» Problem requirements
Omit all pictures. Quote the lines from the one with "Astragalus: Gyógynövény 6" through the end of the listing below, exactly as they appear.

== Segment start ==

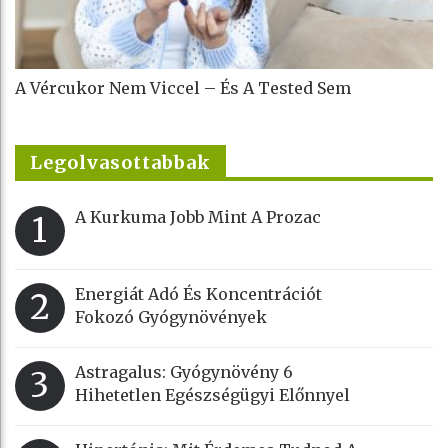
A Vércukor Nem Viccel – És A Tested Sem
Legolvasottabbak
A Kurkuma Jobb Mint A Prozac
1
Energiát Adó És Koncentrációt
2
Fokozó Gyógynövények
Astragalus: Gyógynövény 6
3
Hihetetlen Egészségügyi Előnnyel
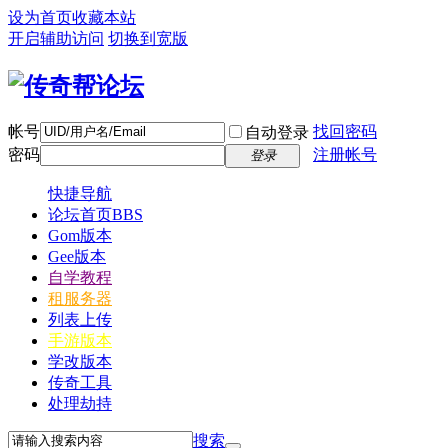
设为首页
收藏本站
开启辅助访问
切换到宽版
帐号
找回密码
自动登录
密码
注册帐号
登录
快捷导航
论坛首页
BBS
Gom版本
Gee版本
自学教程
租服务器
列表上传
手游版本
学改版本
传奇工具
处理劫持
搜索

== Segment end ==

» Answer to the problem
Astragalus: Gyógynövény 6
3
Hihetetlen Egészségügyi Előnnyel
设为首页
收藏本站
开启辅助访问
切换到宽版
帐号
找回密码
自动登录
密码
注册帐号
登录
快捷导航
论坛首页
BBS
Gom版本
Gee版本
自学教程
租服务器
列表上传
手游版本
学改版本
传奇工具
处理劫持
搜索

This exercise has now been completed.